__How to complete this task__
Starting at the line containing "48. Tổ quốc yêu thương (tác giả: Hồ Bắc)" and ending at the line containing "す。通常の入出金や送金サービスを活用する程度であ", transcribe the listing below exactly. Keep both end lines, skip the pictures, and copy nothing else.

__Listed records__
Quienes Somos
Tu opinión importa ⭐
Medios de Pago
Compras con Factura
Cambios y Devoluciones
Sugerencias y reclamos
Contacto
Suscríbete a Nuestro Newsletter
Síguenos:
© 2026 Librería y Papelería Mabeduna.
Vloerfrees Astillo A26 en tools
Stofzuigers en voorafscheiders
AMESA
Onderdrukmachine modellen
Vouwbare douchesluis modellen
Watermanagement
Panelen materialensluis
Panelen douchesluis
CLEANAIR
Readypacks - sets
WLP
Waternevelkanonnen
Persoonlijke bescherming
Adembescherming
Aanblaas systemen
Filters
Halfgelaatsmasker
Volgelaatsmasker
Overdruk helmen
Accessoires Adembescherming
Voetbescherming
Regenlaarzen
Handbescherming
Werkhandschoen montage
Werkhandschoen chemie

...

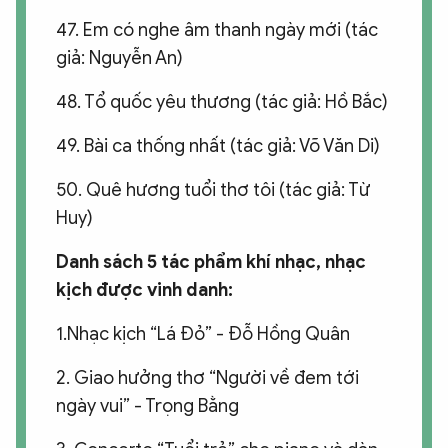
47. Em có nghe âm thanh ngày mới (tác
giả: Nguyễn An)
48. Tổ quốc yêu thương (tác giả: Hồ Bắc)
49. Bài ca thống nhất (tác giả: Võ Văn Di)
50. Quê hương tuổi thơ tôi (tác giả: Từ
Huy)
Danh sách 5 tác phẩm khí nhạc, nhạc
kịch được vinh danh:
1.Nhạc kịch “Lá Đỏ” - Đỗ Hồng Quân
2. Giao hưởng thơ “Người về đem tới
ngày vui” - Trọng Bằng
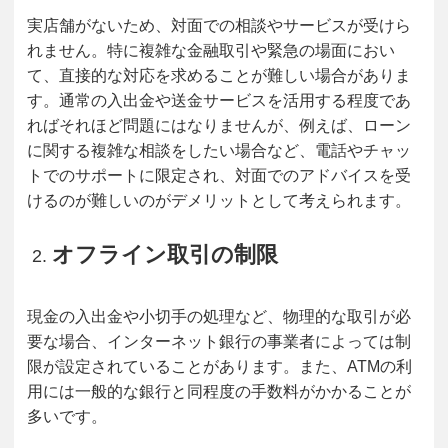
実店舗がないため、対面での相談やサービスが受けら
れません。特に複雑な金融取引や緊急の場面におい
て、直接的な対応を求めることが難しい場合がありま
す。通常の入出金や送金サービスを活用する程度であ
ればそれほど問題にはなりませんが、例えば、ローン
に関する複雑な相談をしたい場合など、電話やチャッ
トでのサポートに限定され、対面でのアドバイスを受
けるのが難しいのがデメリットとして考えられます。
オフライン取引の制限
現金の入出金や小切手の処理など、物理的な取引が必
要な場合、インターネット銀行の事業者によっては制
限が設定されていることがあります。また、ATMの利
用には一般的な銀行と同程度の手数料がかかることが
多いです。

--

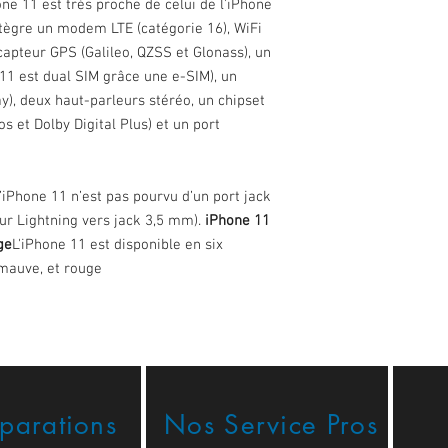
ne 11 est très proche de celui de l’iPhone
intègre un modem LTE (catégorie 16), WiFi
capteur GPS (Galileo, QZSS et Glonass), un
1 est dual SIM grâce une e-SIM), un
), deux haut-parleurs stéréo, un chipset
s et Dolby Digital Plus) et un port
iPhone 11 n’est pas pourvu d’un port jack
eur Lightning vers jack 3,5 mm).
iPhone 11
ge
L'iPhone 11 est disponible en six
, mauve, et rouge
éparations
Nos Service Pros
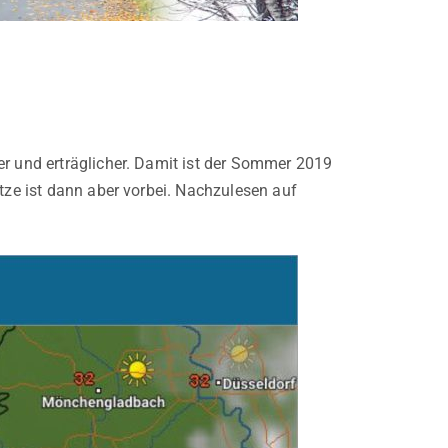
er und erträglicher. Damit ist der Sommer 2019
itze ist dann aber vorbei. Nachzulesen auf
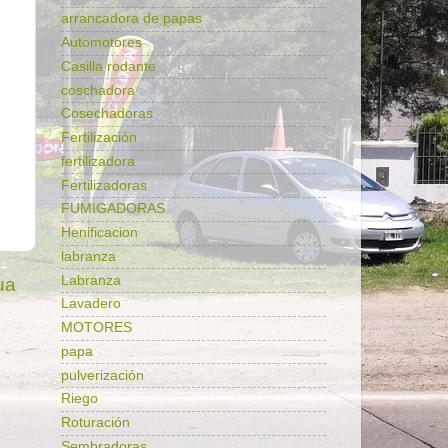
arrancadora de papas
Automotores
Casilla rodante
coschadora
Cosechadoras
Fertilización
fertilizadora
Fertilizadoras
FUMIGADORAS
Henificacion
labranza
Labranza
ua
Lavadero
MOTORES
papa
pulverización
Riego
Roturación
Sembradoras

__Expected answer__
48. Tổ quốc yêu thương (tác giả: Hồ Bắc)
49. Bài ca thống nhất (tác giả: Võ Văn Di)
50. Quê hương tuổi thơ tôi (tác giả: Từ
Huy)
Danh sách 5 tác phẩm khí nhạc, nhạc
kịch được vinh danh:
1.Nhạc kịch “Lá Đỏ” - Đỗ Hồng Quân
2. Giao hưởng thơ “Người về đem tới
ngày vui” - Trọng Bằng
実店舗がないため、対面での相談やサービスが受けら
れません。特に複雑な金融取引や緊急の場面におい
て、直接的な対応を求めることが難しい場合がありま
す。通常の入出金や送金サービスを活用する程度であ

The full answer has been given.